Fantasia e graciosidade infantil inundaram a Quinta do Conde

O imaginário infantil e a fantasia que o caracteriza, voltaram a inundar algumas artérias da Quinta do Conde na manhã de 23 de fevereiro, com o desfile de Carnaval das crianças inscritas nos jardins-de-infância e escolas do 1º ciclo da rede pública de ensino da Freguesia, a que se associou ainda um estabelecimento de Azeitão.

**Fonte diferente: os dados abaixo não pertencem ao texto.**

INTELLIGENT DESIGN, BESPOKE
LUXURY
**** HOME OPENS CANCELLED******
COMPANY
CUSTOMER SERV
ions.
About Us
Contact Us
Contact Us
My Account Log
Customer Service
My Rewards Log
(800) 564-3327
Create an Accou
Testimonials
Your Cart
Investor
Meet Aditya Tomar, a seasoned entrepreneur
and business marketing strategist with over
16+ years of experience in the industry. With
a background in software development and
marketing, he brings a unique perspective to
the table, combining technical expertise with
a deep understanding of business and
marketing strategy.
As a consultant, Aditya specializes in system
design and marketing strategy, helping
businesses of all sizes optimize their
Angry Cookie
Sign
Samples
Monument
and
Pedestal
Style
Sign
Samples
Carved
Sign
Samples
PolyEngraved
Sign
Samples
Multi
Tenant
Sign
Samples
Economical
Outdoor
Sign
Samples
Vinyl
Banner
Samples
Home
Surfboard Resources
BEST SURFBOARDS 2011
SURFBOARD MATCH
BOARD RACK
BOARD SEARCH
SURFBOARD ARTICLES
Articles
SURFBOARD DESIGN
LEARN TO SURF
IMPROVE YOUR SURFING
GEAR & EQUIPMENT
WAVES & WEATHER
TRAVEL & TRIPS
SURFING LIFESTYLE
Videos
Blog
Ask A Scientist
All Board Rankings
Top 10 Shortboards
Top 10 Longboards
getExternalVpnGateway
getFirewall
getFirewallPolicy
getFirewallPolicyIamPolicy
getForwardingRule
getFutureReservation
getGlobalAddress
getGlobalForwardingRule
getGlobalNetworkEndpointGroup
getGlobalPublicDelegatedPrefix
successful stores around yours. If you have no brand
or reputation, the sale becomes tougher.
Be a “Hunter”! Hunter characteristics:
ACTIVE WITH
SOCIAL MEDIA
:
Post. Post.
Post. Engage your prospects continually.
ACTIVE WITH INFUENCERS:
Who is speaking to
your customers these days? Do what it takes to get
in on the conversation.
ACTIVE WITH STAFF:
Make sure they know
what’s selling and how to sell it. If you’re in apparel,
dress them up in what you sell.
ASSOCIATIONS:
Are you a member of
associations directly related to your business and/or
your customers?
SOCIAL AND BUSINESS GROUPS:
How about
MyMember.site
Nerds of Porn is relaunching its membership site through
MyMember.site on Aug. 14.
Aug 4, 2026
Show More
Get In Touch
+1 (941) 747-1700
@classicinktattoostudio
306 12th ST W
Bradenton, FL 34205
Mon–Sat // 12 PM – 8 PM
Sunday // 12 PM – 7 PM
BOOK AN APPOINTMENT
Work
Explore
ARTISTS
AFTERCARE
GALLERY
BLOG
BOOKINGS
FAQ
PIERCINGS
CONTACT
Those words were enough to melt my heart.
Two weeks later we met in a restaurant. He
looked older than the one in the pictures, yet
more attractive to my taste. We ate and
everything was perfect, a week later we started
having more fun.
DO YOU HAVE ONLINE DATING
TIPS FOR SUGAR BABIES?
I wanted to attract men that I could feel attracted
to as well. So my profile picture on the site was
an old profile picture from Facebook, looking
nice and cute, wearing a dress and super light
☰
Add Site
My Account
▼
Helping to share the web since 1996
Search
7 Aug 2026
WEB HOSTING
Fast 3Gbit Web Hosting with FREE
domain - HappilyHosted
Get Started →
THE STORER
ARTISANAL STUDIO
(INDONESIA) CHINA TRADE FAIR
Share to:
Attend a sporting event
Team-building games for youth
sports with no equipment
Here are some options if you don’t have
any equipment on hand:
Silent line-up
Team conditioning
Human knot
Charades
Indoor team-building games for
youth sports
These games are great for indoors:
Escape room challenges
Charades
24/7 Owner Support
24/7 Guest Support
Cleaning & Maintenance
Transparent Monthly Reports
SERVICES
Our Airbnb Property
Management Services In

Varinas, pescadores, palhaços, arlequins, peixes e pinguins, devidamente “vigiados” por um contingente constituído por uma dezena de agentes de palmo e meio da Guarda Nacional Republicana, foram algumas das personagens que coloriram o desfile.

Confecionados por professores, pais e educadores, com o intuito de sublinhar o fascínio que marca esta fase da vida do Homem e evidenciando a dimensão humanista dos valores e causas da sua população, o aludido cortejo constitui uma manifestação anual de alegria, ritmo e cor, que mobiliza não apenas os mais pequenos, mas também os seus familiares, tornando o evento numa festa coletiva e de todas as idades.

A iniciativa, organizada pela Câmara Municipal de Sesimbra com o apoio da Junta de Freguesia, reuniu mais de um milhar e meio de jovens e crianças dos diversos estabelecimentos públicos e de instituições de solidariedade social sediadas na localidade, voltando a afirmar-se como uma das tradicionais manifestações da vitalidade que carateriza a comunidade quintacondense nesta época do ano.

Participando pela segunda vez no aludido desfile com um grupo de alunos do seu estabelecimento de ensino, Lizete Silva, responsável de uma instituição da freguesia de Azeitão refere que a razão pela qual entendeu repetir a experiência anterior, “funda-se na  simpatia com que fomos acolhidos a primeira vez que tomamos parte no desfile e na  capacidade organizativa evidenciada pelas entidades promotoras”.

De acordo ainda com a educadora, “embora na freguesia a que pertencemos também se realize idêntico um cortejo, os cuidados colocados na segurança dos intervenientes em nada se assemelha ao que aqui verificamos, aspecto que se nos afigura de extrema importância, posto que se trata de crianças. Por isso, conclui, ”tencionamos continuar a tomar parte nesta festa, valorizando assim a hospitalidade  que os quintacondense nos dispensam.”